Task prompt: When you reach the line containing "Flavonoidy zpevňují a chrání stěnu žil" in the records below, start copying exactly, and stop once you have copied the line containing "pomáhají tak zlepšit její funkci.".

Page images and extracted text

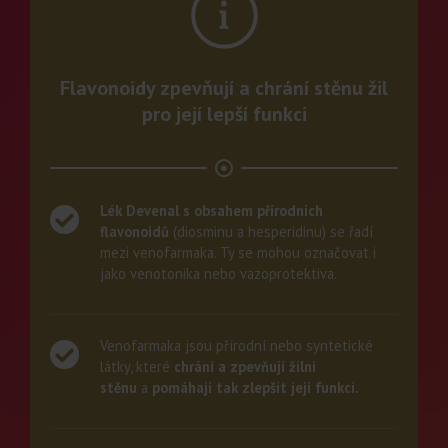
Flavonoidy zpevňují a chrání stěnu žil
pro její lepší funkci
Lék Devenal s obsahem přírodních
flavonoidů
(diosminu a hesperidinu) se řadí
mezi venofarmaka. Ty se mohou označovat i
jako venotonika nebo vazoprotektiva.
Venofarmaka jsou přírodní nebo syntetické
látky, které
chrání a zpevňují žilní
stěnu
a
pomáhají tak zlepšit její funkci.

==

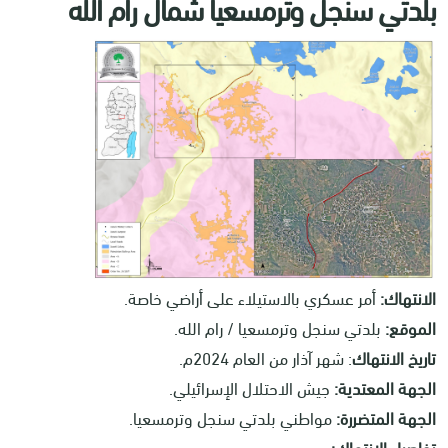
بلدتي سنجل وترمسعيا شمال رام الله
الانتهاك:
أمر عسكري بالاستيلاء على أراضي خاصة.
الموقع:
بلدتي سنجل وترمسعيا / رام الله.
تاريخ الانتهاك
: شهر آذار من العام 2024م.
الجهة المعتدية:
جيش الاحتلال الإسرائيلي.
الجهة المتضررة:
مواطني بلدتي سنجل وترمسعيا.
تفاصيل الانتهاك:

Your solution:
Flavonoidy zpevňují a chrání stěnu žil
pro její lepší funkci
Lék Devenal s obsahem přírodních
flavonoidů
(diosminu a hesperidinu) se řadí
mezi venofarmaka. Ty se mohou označovat i
jako venotonika nebo vazoprotektiva.
Venofarmaka jsou přírodní nebo syntetické
látky, které
chrání a zpevňují žilní
stěnu
a
pomáhají tak zlepšit její funkci.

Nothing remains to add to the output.